Le président a donc annoncé 15 milliards d’euros supplémentaires pour "la conversion écologique de notre économie", injectés sur deux ans, qui seront "au cœur du plan de relance que nous sommes en train de préparer". Ils permettront de rénover les bâtiments, d'investir dans les transports propres, l’industrie de demain, les énergies décarbonées, les réseaux et la préservation des ressources en eau.

Conserver des jokers

Le chef de l’État a rejeté la proposition faite par la CCC de réécrire le préambule de la Constitution pour disposer que "la conciliation des droits, libertés et principes ne saurait compromettre la préservation de l’environnement, patrimoine commun de l’humanité" : "Placer la protection de l'environnement au-dessus des libertés publiques, au-dessus même de nos règles démocratiques, je considère que cela serait contraire à notre texte constitutionnel et à l'esprit de nos valeurs." Mais il se dit favorable à l’idée d’introduire dans l'article 1er de la Constitution les notions de biodiversité, d’environnement et de lutte contre le réchauffement climatique, à l’issue d’un travail de réforme constitutionnelle à faire aboutir d’ici la fin 2021. 

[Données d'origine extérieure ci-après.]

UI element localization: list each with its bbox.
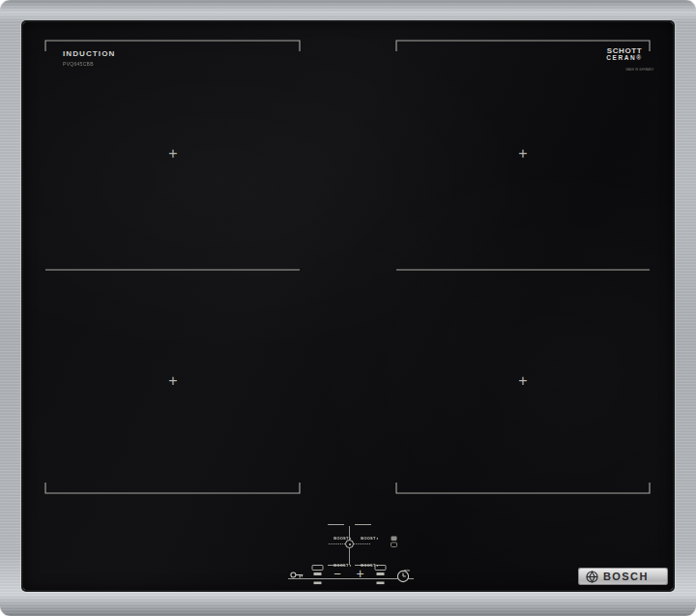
bosch-logo-text: BOSCH [603,571,649,582]
schott-logo-subtext: MADE IN GERMANY [626,69,654,72]
zone-selector-knob[interactable] [345,540,354,548]
bosch-logo-plate: BOSCH [578,568,668,585]
zone-select-back-right-button[interactable] [355,524,371,525]
schott-logo-line2: CERAN® [603,55,646,62]
combi-zone-icon [374,565,387,585]
control-strip-line [288,578,414,579]
induction-type-label: INDUCTION [63,49,115,58]
induction-hob-photo: INDUCTION PVQ645CBB SCHOTT CERAN® MADE I… [0,0,696,616]
combi-zone-right-button[interactable] [374,565,387,585]
power-minus-button[interactable]: − [330,567,345,581]
cooking-zone-markings [0,0,696,616]
bosch-emblem-icon [586,571,598,583]
schott-ceran-logo: SCHOTT CERAN® MADE IN GERMANY [603,47,646,78]
zone-marker-front-left: + [168,372,177,390]
boost-power-icon [376,537,378,540]
model-number-label: PVQ645CBB [63,61,94,67]
stainless-steel-frame: INDUCTION PVQ645CBB SCHOTT CERAN® MADE I… [0,0,696,616]
feature-indicator-icon [390,536,398,547]
boost-label: BOOST [361,537,375,541]
ceramic-glass-surface: INDUCTION PVQ645CBB SCHOTT CERAN® MADE I… [23,22,673,590]
combi-zone-left-button[interactable] [311,565,324,585]
combi-zone-icon [311,565,324,585]
zone-marker-back-left: + [168,145,177,162]
zone-marker-back-right: + [518,145,527,162]
zone-marker-front-right: + [518,372,527,390]
key-lock-icon[interactable] [290,571,304,579]
zone-select-back-left-button[interactable] [328,524,344,525]
power-plus-button[interactable]: + [352,566,368,581]
timer-clock-icon[interactable] [396,570,410,583]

Emmanuel Macron ne retient pas non plus la proposition de taxer à 4% les dividendes des entreprises supérieurs à 10 millions d’euros car imposer une telle taxe "réduirait notre chance d’attirer l’investissement supplémentaire" à un moment où "nos entreprises ont besoin d’innover, de changer de modèle et donc d’attirer des capitaux". Il défend par ailleurs l’idée de reporter le débat sur la réduction de la vitesse maximale sur les autoroutes de 130 à 110 km/h, car la transition écologique ne doit pas se faire "au détriment des communes, des régions enclavées et qu’il ne faut pas stigmatiser les gens, les diviser mais bien réussir à les embarquer tous ensemble". Et estime que le chantier de la fiscalité verte doit rester ouvert, pour qu’elle devienne plus incitative et intègre mieux une juste tarification du carbone, ce qui supposera de transformer certains de nos impôts". Enfin, il souhaite que d’autres conventions citoyennes soient organisées sur d’autres sujets et que le Conseil économique, social et environnemental (Cese) s’en charge, dans des modalités à préciser dès le prochain conseil de ministres.